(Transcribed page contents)
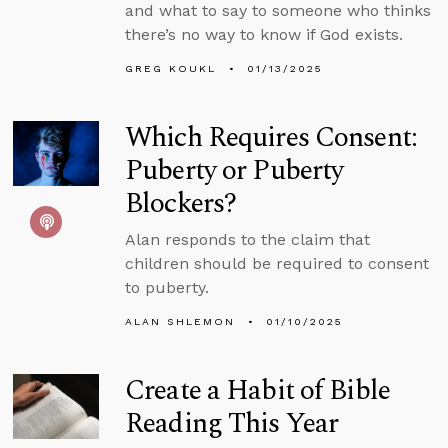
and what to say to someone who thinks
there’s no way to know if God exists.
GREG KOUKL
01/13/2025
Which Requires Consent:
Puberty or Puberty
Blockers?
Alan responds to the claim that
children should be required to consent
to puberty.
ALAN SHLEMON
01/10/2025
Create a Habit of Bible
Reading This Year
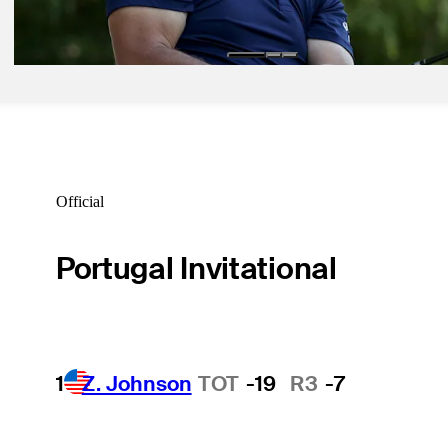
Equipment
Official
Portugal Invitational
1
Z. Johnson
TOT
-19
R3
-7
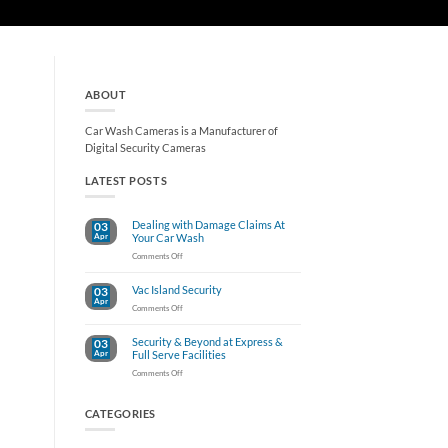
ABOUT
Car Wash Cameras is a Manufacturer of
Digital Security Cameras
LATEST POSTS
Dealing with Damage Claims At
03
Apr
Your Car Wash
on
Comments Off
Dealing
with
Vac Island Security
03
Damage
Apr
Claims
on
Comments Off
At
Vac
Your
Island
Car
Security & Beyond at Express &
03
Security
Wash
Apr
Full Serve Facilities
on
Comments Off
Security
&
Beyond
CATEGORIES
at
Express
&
---
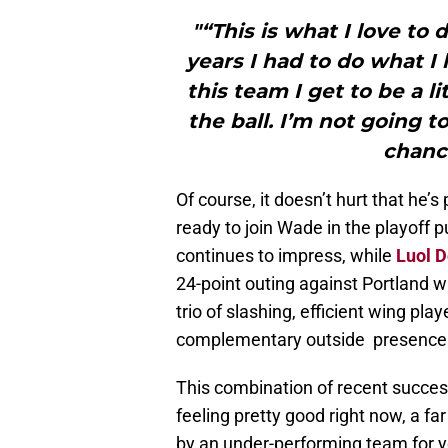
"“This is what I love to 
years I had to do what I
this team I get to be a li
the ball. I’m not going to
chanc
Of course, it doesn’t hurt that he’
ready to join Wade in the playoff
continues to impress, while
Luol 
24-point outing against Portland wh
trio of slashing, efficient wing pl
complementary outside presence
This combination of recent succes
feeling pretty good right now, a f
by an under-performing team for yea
* * *
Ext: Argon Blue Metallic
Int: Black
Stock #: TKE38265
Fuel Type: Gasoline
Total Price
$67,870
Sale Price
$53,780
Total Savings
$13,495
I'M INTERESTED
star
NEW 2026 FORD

Problem description: Every line above that includes the string "Wash" needs to be copied.

Answer below:
Car Wash Cameras is a Manufacturer of
Your Car Wash
Wash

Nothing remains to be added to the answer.